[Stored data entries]

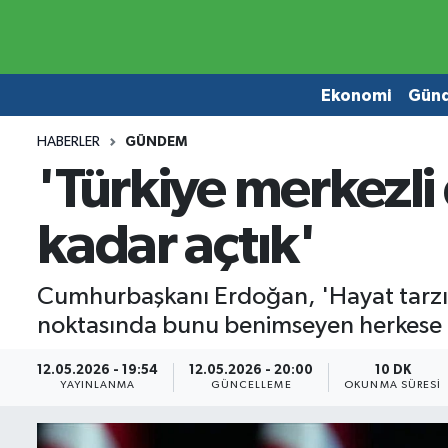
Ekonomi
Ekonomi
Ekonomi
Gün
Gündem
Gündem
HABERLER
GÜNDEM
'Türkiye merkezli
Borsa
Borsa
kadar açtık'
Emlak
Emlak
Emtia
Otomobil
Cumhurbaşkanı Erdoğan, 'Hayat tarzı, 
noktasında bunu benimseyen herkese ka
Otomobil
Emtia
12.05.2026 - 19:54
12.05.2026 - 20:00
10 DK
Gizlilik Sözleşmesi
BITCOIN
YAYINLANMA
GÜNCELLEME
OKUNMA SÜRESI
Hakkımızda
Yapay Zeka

==

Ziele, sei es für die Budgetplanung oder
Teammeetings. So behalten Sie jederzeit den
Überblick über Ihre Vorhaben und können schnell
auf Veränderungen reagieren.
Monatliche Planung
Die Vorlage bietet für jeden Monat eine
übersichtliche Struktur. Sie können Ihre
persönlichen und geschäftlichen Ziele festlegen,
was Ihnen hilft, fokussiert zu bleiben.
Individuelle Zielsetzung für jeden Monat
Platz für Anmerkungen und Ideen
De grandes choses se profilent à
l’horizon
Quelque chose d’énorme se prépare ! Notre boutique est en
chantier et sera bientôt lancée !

Exercise directions:
Show the lines of the data that hold the word "Ziele".

Exercise result:
Ziele, sei es für die Budgetplanung oder
persönlichen und geschäftlichen Ziele festlegen,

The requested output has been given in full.